Sans Superellipse Lido 3 is a bold, narrow, monoline, upright, normal x-height font.
Keywords: ui labels, signage, packaging, posters, headlines, techno, futuristic, industrial, arcade, utilitarian, systematic, modernize, digitize, compactness, clarity, rounded corners, rectilinear, geometric, squareish, condensed.
A condensed, geometric sans built from rounded-rectangle forms and consistent stroke thickness. Corners are uniformly softened, giving the letters a superelliptical, squared-off feel rather than true circular bowls. Counters tend to be rectangular and compact, with tight apertures and short crossbars that emphasize a modular, engineered rhythm. Vertical strokes dominate, while diagonals (as in A, K, V, W, X, Y) are clean and straight, maintaining the same monoline weight and reinforcing a crisp, constructed texture in text.
Well-suited to short-to-medium display settings where a technical, structured look is desired: UI labeling, dashboards, wayfinding, product packaging, and bold headline systems. It can also work for branding in technology, gaming, and electronic music contexts, especially where a compact footprint and geometric consistency help maintain a clean grid.
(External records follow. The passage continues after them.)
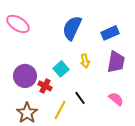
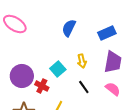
blue semicircle: (72, 28) -> (69, 28), size x0.7
black line: (80, 98) -> (84, 87), moved
pink semicircle: (116, 99) -> (113, 89), moved

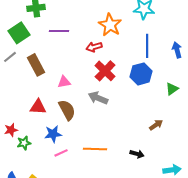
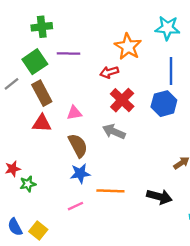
green square: (19, 33) -> (35, 62), moved
red triangle: (38, 107) -> (42, 123), moved
blue star: (53, 134) -> (80, 173), moved
pink line: (61, 153) -> (76, 206), moved
black arrow: (137, 154) -> (159, 197), size x1.5

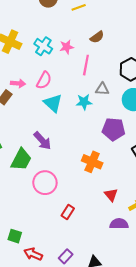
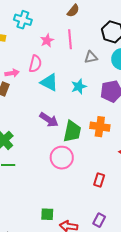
cyan cross: (43, 46) -> (23, 20), moved
pink star: (67, 47) -> (47, 40), moved
cyan star: (84, 102) -> (79, 87), moved
green trapezoid: (21, 160) -> (72, 131), moved
red rectangle: (68, 212) -> (99, 180), moved

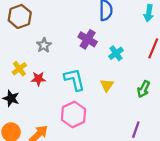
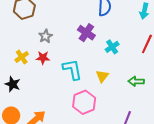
red star: (38, 79) -> (43, 58), moved
green arrow: (143, 89) -> (136, 81), turned 63
pink hexagon: (74, 114) -> (84, 102), moved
The overall tone reads as modern and technical, with an unmistakable digital/industrial flavor. Its squarish rounds and controlled spacing evoke interfaces, machinery labels, and retro-futurist display typography, balancing friendliness from the rounded corners with a disciplined, utilitarian voice.
The design appears intended to translate a rounded-rectangle, modular construction into a readable sans for contemporary display use. By keeping strokes uniform and corners consistently softened, it aims for a cohesive, system-like aesthetic that feels both digital and approachable.
Distinctive squared counters and rounded terminals create strong silhouette recognition at larger sizes. The numerals follow the same rounded-rect geometry, and the lowercase keeps a simplified, functional structure that stays consistent with the uppercase. The uniform stroke and compact internal spaces can build dense, high-contrast word shapes when set tightly.